Twin Cities: An Emerging Tech Hub?
A new study finds that the Twin Cities has a strong, growing pool of tech workers. The report, “Scoring Tech Talent” from Los Angeles-based CBRE Group Inc., ranks Minneapolis as the 15th top market for tech talent in U.S. and Canadian cities, a jump of seven spots compared to last year’s study.

The CBRE rankings are based on 13 different factors including education levels, the cost of living and the presence of millennials. According to the analysis, the top five tech markets are the San Francisco Bay area, Washington D.C., Seattle, New York and Austin, Texas.
The North Loop area of downtown Minneapolis has increasingly drawn tech companies.
"From start-ups with local roots in the area to giants putting a flag down, we’re seeing a true transition into a technology hub,” said Tad Jellison, executive vice president with CBRE’s local office, in a statement. "With the tight market in the North Loop, it’s becoming increasingly important to begin talking real estate strategy with these companies as early as possible to allow for maximum flexibility.”

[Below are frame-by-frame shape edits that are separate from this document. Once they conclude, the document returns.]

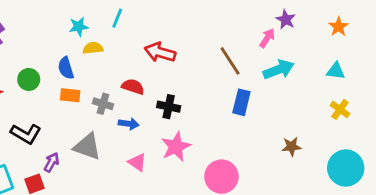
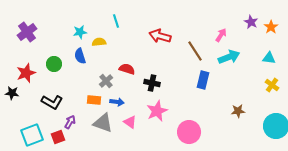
cyan line: (117, 18) -> (116, 21), turned -40
purple star: (286, 20) -> (251, 22), moved
cyan star: (79, 27) -> (80, 32), moved
red arrow: (160, 52) -> (160, 36), moved
orange rectangle: (70, 95) -> (94, 100), moved
gray cross: (103, 104) -> (106, 81), turned 32
blue arrow: (129, 124) -> (117, 102), moved
gray triangle: (87, 147) -> (103, 123), moved

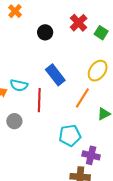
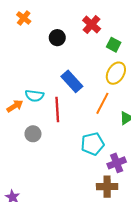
green square: (101, 33) -> (114, 45), moved
purple cross: (91, 155) -> (117, 163), turned -30

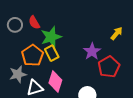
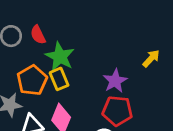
green star: (51, 37) -> (60, 57), turned -30
red pentagon: (109, 67) -> (117, 111), moved, turned 30

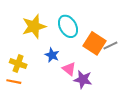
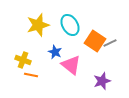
pink triangle: (69, 69) -> (71, 65), size x1.5
purple star: (83, 79) -> (102, 81), moved, turned -30
orange line: (14, 82) -> (31, 75), moved

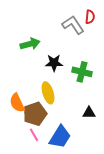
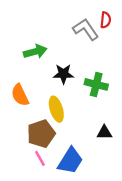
orange semicircle: (17, 103) -> (20, 95), moved

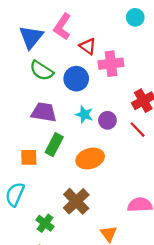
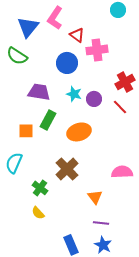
green semicircle: (41, 71) -> (17, 56), moved

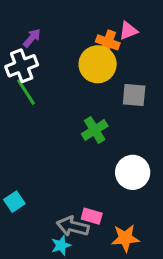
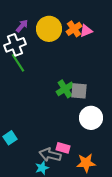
pink triangle: (128, 31) -> (86, 31), moved
orange cross: (108, 42) -> (74, 29), turned 35
yellow circle: (98, 64) -> (49, 29), moved
gray square: (134, 95) -> (79, 91), moved

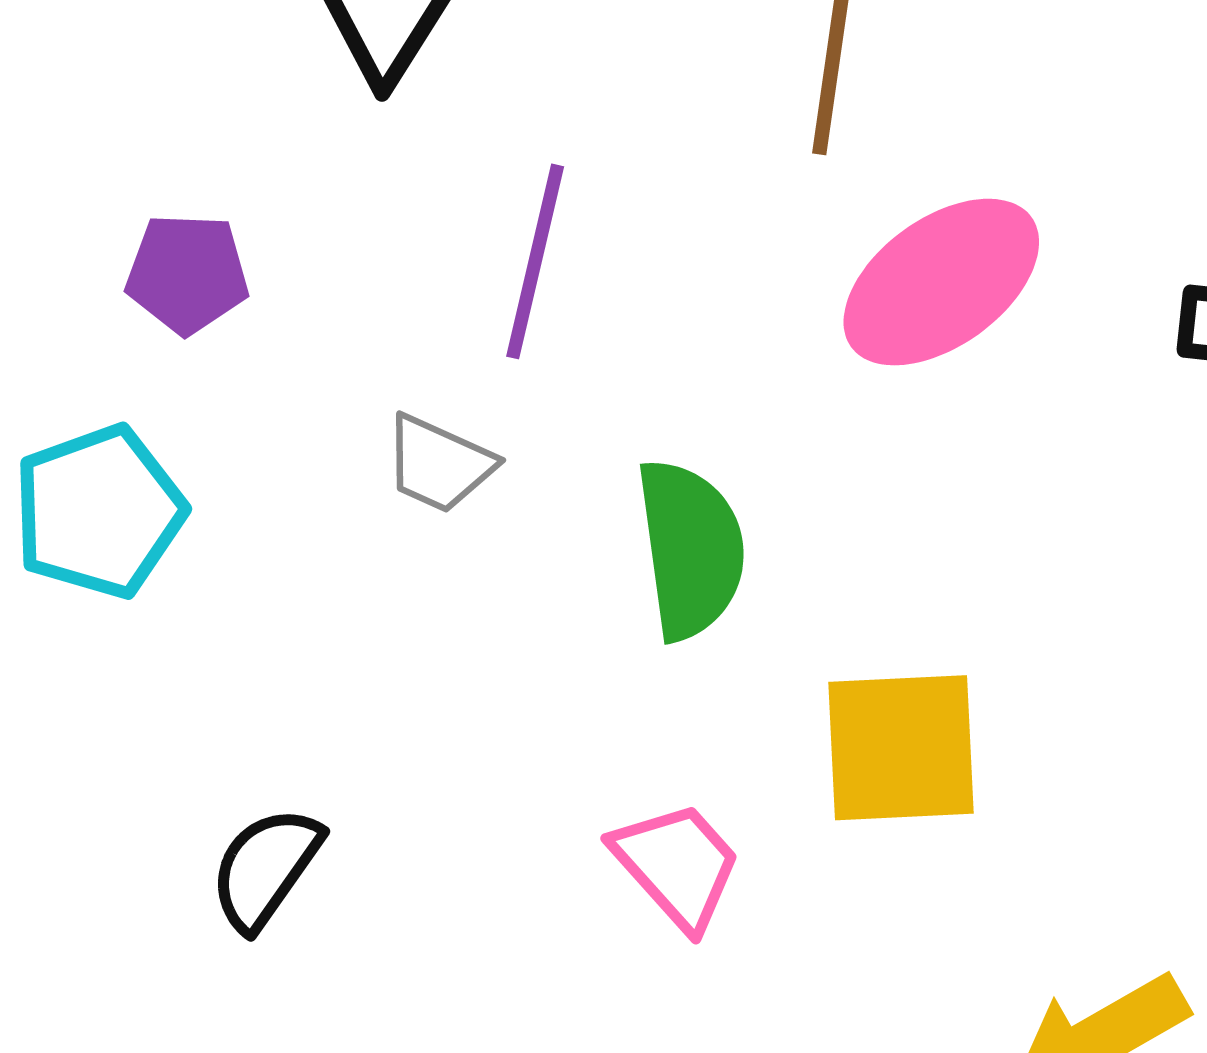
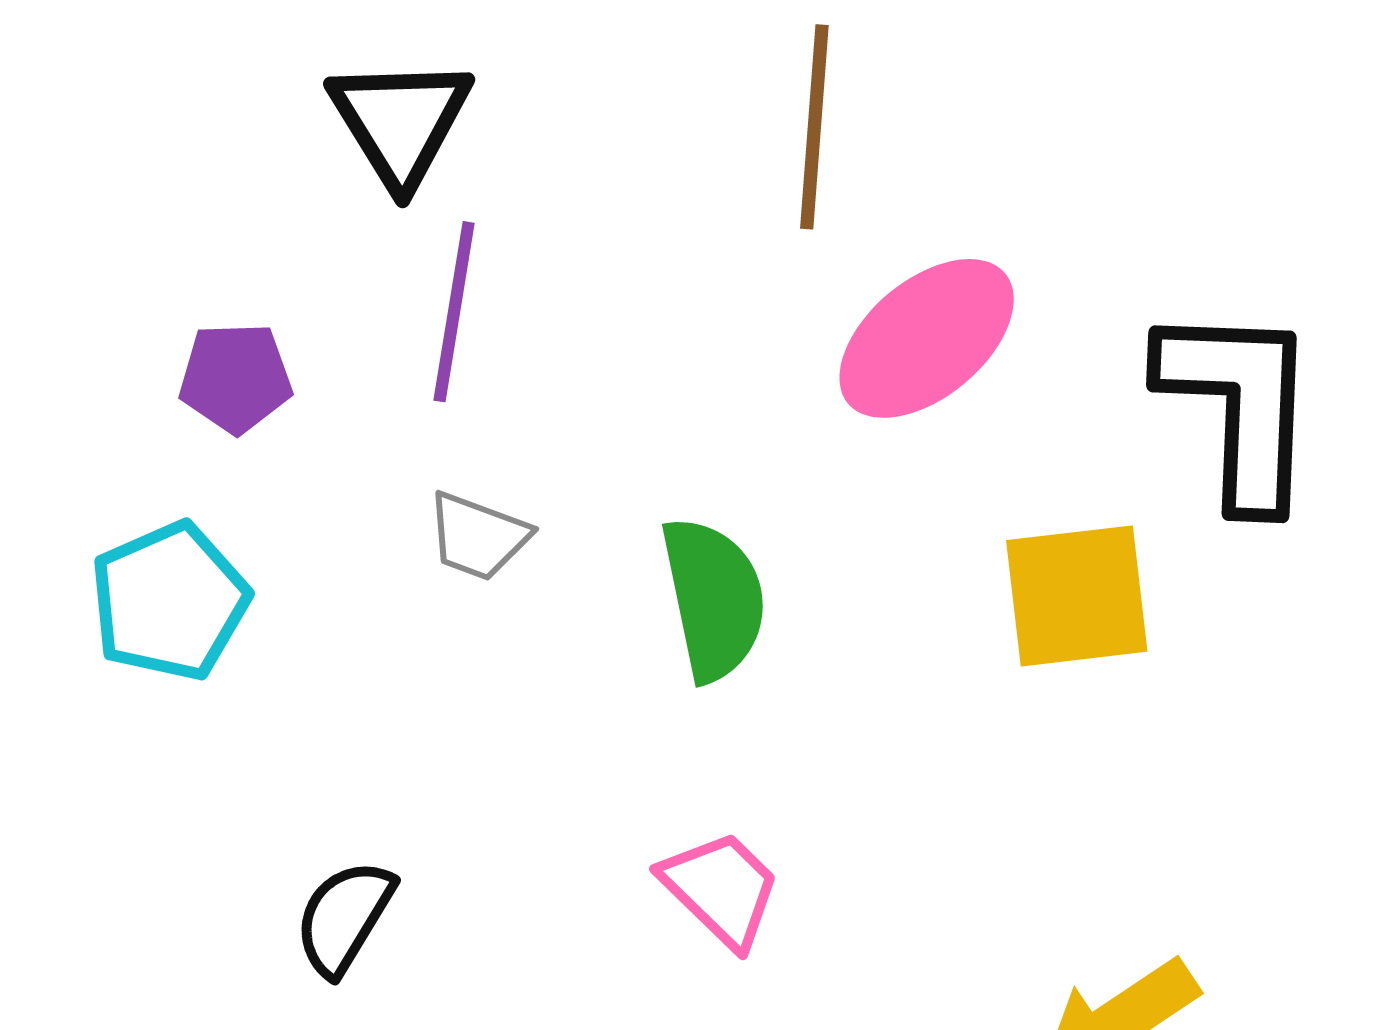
purple line: (535, 261) -> (454, 312), moved
yellow square: (901, 748) -> (1077, 596), moved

The Minneapolis market ranked fifth overall in the educational attainment category: 48.1 percent of people 25 years or older have earned a bachelor’s degree or higher.
The study also ranked Minneapolis fifth for its increased rate of “millennial concentration,” a measure of residents 20 to 29 years old who live in metro downtowns. Minneapolis saw a 21.8 percent increase in the number of millennials living downtown between 2009 and 2014.
Minneapolis ranked 14th overall for total millennial population growth with a 7.1 percent increase between 2009 and 2014. The national average gain during this time was 3.1 percent. But cities such as Dallas/Fort Worth, St. Louis, Chicago, Phoenix and Atlanta all saw a drop in millennial populations over the same period.
Minneapolis ranked 12th overall for its total “tech talent pool.” Based on April data from the U.S. Bureau of Labor Statistics, the Twin Cities had 92,530 tech workers. The number of tech workers here increased 34.8 percent from 2010 to 2015.
The report also notes that the Twin Cities is not as expensive for companies as the traditional tech capitals: “While the cost of office space has increased since 2011, Minneapolis remains in the middle of the pack for the cost of doing business and boasts low cost of living compared to the top tech markets in the study.”
The publicly traded CBRE is the world’s largest commercial real estate services firm. The company has a large presence in the Twin Cities with approximately 850 employees here with offices in Bloomington and downtown Minneapolis.